L’artiste les appelle ses boules ou ses bulles (parfois de façon redondante ses « bulles bullées »), bulles de bandes dessinées, mais muettes, bulles du poisson qui défie le pêcheur, phylactères médiévaux vides, surprenants halos. Tantôt ces vessies s’ouvrent, éclatent, mais en une explosion discrète. Tantôt, demeurées closes, elles mutent lentement en natures mortes, se métamorphosent en crânes, ou en heaumes… de chevalier ! Son geste tire du néant une « peinture soufflée ». Ce geste consiste à jeter du pigment, soit horizontalement, à partir d’une assiette, ou avec un pinceau à poil dur (masculin), soit en aspergeant la toile d’un jet vertical : plaf, plaf, plaf ! à la façon d’un plâtrier, ou de façon aérienne, avec un pulvérisateur (féminin). « Il n’y a plus de main ! » provoque le peintre. Pas de nuances, mais uniquement des couleurs vives, témoignages d’une pulsion de vie.

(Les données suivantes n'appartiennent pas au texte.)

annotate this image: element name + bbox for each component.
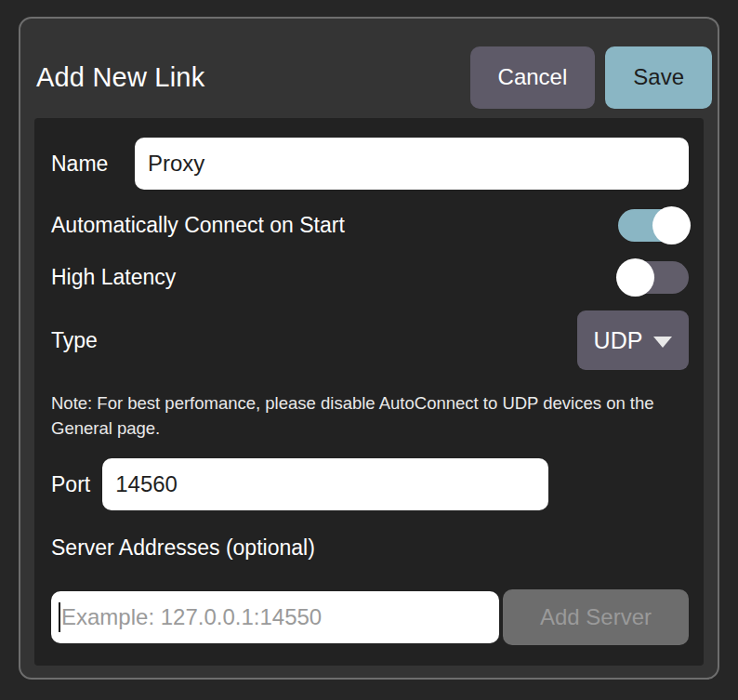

Le mouvement dont Jean-Marc Chevallier se rapproche le plus serait, il le confirme, le courant Support-Surface, et le peintre avec lequel on trouverait une parenté serait Claude Viallat, car ils partagent une rupture avec le système de représentation, avec l’imaginaire, au profit de la pure matière, les bulles de Chevallier dialoguant avec les « haricots » de Viallat. Jean-Marc Chevallier entreprend de repenser la matière, mais à sa manière, légère et floue, sans jamais céder à la tentation du tissage ou de l’entrelacs. Peintre liquide, il leur préfère la goutte, ou le flux, la coulure : pas des coulures généreuses comme chez Cremonini ou Sam Francis, mais le plus souvent des écoulements fluides et fins comme des fils, plus rarement des coulures épaisses formant une muraille ou un rideau. Il instaure une géologie inédite grâce à ces lignes découpant, parfois sur fond de cartes géographiques, des paysages mentaux où palpitent des boyaux qui se vident ou s’emplissent.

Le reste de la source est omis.